In more [i]or[/i] less cases, winding up a subsidiary may not be a practical year-end planning tool for business or legal reasons. Where it is not advisable to combine corporations to use losse within a related and affiliated dispose such losses could still be utilized by the agency of an internal financing transaction.

The profitable corporation ("Profitco") would borrow stores from a financial institution to invest in the preferr shares of an affiliated corporation with non-capital losse (Lossco) To make secure that the interest expense is deductible, the preferr shares should have a fixed dividend rate greater than the interest rate upon the borrowed money. In inflect Lossco would lend the stocks back to Profitco on an interest-bearing basis to repay the external loan. Because the inter-corporate dividends should not be taxable to Profitco, the interest paid to Lossco would eventuate in a net tax deduction to Profitco to counterbalance its other sources of income, lessee's interest income could be reduc from its available losses. The trap result would be a transfer of a portion of the losse from Lossco to Profitco.

Planning distributions

Determining the appropriate salary and dividend mix for the owner/manager is beyond the amplitude of this article.
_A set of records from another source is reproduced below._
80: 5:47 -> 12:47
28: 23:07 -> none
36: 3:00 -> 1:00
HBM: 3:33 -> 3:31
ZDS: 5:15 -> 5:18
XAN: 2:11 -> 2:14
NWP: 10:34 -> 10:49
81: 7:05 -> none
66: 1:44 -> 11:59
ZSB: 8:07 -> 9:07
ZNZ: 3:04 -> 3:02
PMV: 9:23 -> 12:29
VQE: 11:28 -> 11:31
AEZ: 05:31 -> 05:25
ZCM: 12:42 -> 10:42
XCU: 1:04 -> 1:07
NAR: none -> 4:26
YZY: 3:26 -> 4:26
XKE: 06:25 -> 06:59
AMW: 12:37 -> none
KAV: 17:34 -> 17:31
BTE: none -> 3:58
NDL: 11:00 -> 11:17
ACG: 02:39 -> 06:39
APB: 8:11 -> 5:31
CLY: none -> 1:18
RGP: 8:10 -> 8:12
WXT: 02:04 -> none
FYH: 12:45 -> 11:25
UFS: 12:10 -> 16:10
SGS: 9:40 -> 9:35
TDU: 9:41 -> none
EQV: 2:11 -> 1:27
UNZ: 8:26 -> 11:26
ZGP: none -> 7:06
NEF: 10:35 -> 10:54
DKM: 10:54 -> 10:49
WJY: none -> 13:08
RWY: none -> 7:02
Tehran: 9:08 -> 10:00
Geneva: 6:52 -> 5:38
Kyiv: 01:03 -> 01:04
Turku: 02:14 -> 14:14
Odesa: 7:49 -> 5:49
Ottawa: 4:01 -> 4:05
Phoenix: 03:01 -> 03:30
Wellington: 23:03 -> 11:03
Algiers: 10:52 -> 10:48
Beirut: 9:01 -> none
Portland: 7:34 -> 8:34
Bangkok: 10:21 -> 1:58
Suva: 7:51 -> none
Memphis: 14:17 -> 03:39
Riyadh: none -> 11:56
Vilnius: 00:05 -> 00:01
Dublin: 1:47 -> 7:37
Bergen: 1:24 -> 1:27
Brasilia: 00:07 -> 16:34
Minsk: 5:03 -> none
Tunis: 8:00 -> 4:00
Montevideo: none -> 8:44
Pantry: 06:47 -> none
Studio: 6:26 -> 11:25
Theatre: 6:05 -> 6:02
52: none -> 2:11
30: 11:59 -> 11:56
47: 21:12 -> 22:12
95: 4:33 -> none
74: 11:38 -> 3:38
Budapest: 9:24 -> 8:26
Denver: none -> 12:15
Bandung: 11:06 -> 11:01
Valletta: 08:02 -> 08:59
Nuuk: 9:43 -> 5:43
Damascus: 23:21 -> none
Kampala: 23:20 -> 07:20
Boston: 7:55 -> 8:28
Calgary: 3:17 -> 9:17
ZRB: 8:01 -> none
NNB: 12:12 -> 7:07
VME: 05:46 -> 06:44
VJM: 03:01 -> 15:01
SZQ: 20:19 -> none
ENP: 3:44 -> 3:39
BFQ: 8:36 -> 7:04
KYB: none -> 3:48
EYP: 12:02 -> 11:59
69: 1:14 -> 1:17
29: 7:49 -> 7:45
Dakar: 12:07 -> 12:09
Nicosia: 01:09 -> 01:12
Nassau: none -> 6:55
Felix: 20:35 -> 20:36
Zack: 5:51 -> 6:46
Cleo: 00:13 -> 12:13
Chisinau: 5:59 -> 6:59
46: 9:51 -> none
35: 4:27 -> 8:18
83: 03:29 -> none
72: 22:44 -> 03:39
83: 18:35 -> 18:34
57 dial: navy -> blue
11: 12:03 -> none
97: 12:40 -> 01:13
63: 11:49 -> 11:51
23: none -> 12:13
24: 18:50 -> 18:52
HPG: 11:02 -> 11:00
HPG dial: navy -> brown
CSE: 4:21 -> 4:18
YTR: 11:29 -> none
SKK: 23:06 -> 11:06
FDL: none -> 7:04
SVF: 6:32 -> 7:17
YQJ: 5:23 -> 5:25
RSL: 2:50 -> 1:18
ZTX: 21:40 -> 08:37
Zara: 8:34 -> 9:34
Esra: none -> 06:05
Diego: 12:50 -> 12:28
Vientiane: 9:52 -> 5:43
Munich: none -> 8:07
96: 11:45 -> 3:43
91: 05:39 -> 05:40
However, to make secure proper integration of corporate and personal tax, management and its tax advisors should review distribution and cash requirements prior to the corporation's fiscal year-end. The following factors should be considered:

Bonusing

Paying the circulating year bonus within 179 days after year-end is a general strategy to reduce corporate tax and put off personal tax on shareholder remuneration. In addition, the Canada income Agency (CRA) has recently confirmed that, in certain circumstances, a Canadian resident shareholder/manager of a Canadian-controlled private corporation (CCPC) who is active in the operating business of the company may declare a bonus to create a non-capital los The non-capital los created can be carried back to the three prior taxation years to get back taxes previously paid.